I could tell by her expression that my answer was a bit unbelievable. In her world, she is surrounded by women who work hard, who build things, who take care of babies, and homes, their families, and each other. The men in their lives support them and encourage them to be their best. In her world, a woman can do anything a man can do.
I have always told her that to achieve her goals, to be genuinely excellent at what she does, she will have to work hard. What we have not discussed are all the hurdles. Mostly because I don’t know how. We don’t talk about how many times Mom has been talked over, looked over due to her gender or race. Mostly because Mom herself has made hundreds of excuses about why she wasn’t good enough to get where she was going even knowing that she was. I digress; simply put, we all know life is not fair, no matter how hard we try sometimes, but this is a hard concept to help our children navigate.
Luckily for the American women, come election day, we found ourselves with our first-ever female Vice President. For the first time in my life, I actually felt like maybe we were getting closer to seeing a female president. When my baby girl asks me if I think she can be the first girl president, I am not just saying she can out of motherly love. I can say with actual conviction that yes, if you want to be, you can be the first girl president.
I look at my half-Pakistani, half-mostly-Northern-European baby living in central Texas. My mom heart knows that things will not always be easy for my baby girl, but I also want her to have the confidence to dream big. I want my kids to feel like they can be anything they want.
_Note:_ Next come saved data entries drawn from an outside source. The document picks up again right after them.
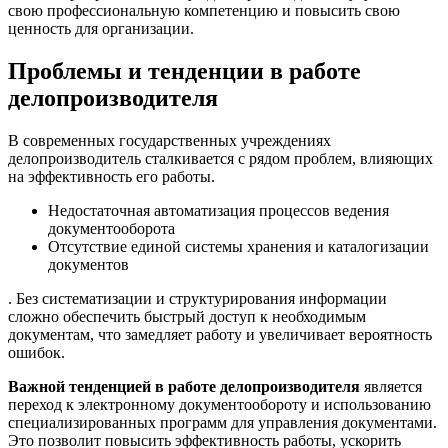
свою профессиональную компетенцию и повысить свою
ценность для организации.
Проблемы и тенденции в работе
делопроизводителя
В современных государственных учреждениях
делопроизводитель сталкивается с рядом проблем, влияющих
на эффективность его работы.
Недостаточная автоматизация процессов ведения
документооборота
Отсутствие единой системы хранения и каталогизации
документов
. Без систематизации и структурирования информации
сложно обеспечить быстрый доступ к необходимым
документам, что замедляет работу и увеличивает вероятность
ошибок.
Важной тенденцией в работе делопроизводителя
является
переход к электронному документообороту и использованию
специализированных программ для управления документами.
Это позволит повысить эффективность работы, ускорить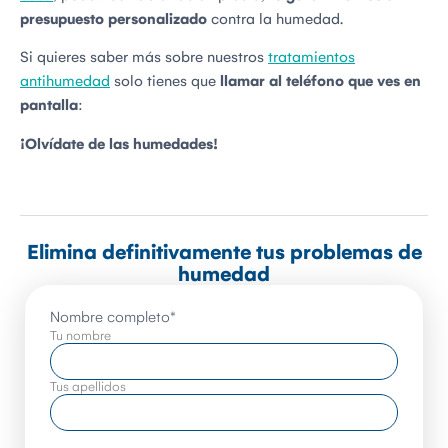
presupuesto personalizado
contra la humedad.
Si quieres saber más sobre nuestros
tratamientos
antihumedad
solo tienes que
llamar al teléfono que ves en
pantalla
:
¡Olvídate de las humedades!
Elimina definitivamente tus problemas de
humedad
Nombre completo
*
Tu nombre
Tus apellidos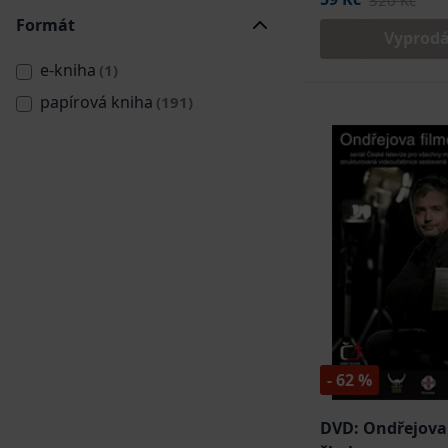
320 Kč
Formát
Vyprod
e-kniha
(1)
papírová kniha
(191)
- 62 %
DVD: Ondřejova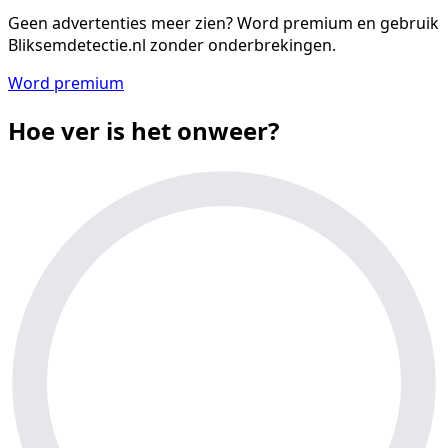
Geen advertenties meer zien?
Word premium en gebruik
Bliksemdetectie.nl zonder onderbrekingen.
Word premium
Hoe ver is het onweer?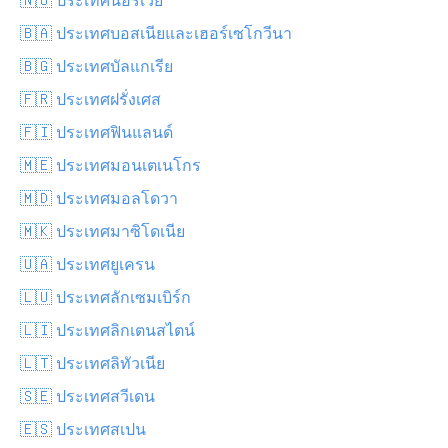
🇧🇦 ประเทศบอสเนียและเฮอร์เซโกวีนา
🇧🇬 ประเทศบัลแกเรีย
🇫🇷 ประเทศฝรั่งเศส
🇫🇮 ประเทศฟินแลนด์
🇲🇪 ประเทศมอนเตเนโกร
🇲🇩 ประเทศมอลโดวา
🇲🇰 ประเทศมาซิโดเนีย
🇺🇦 ประเทศยูเครน
🇱🇺 ประเทศลักเซมเบิร์ก
🇱🇮 ประเทศลิกเตนสไตน์
🇱🇹 ประเทศลิทัวเนีย
🇸🇪 ประเทศสวีเดน
🇪🇸 ประเทศสเปน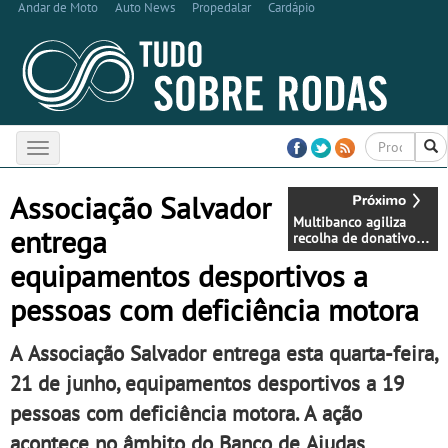
Andar de Moto
Auto News
Propedalar
Cardápio
Toggle
navigation
Associação Salvador
Multibanco agiliza
entrega
recolha de donativos
para apoiar as vítimas
equipamentos desportivos a
dos incêndios
pessoas com deficiência motora
A Associação Salvador entrega esta quarta-feira,
21 de junho, equipamentos desportivos a 19
pessoas com deficiência motora. A ação
acontece no âmbito do Banco de Ajudas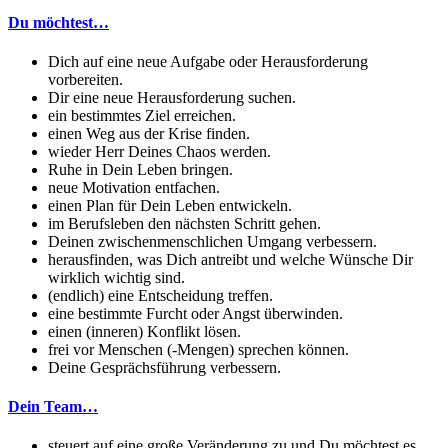
Du möchtest…
Dich auf eine neue Aufgabe oder Herausforderung
vorbereiten.
Dir eine neue Herausforderung suchen.
ein bestimmtes Ziel erreichen.
einen Weg aus der Krise finden.
wieder Herr Deines Chaos werden.
Ruhe in Dein Leben bringen.
neue Motivation entfachen.
einen Plan für Dein Leben entwickeln.
im Berufsleben den nächsten Schritt gehen.
Deinen zwischenmenschlichen Umgang verbessern.
herausfinden, was Dich antreibt und welche Wünsche Dir
wirklich wichtig sind.
(endlich) eine Entscheidung treffen.
eine bestimmte Furcht oder Angst überwinden.
einen (inneren) Konflikt lösen.
frei vor Menschen (-Mengen) sprechen können.
Deine Gesprächsführung verbessern.
Dein Team…
steuert auf eine große Veränderung zu und Du möchtest es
I want to fill them with the belief that nothing can stand in their way.
For now, I plan to set aside my own worries and continue to encourage her to be whatever she wants to be. She understands enough, and there is plenty of time in life to learn about the bad stuff, the hurdles. I want nothing more than my kiddo to be the first girl president. Still, I hope that someone else’s little girl beats her to it. We shouldn’t have to wait another 30 years for equal representation.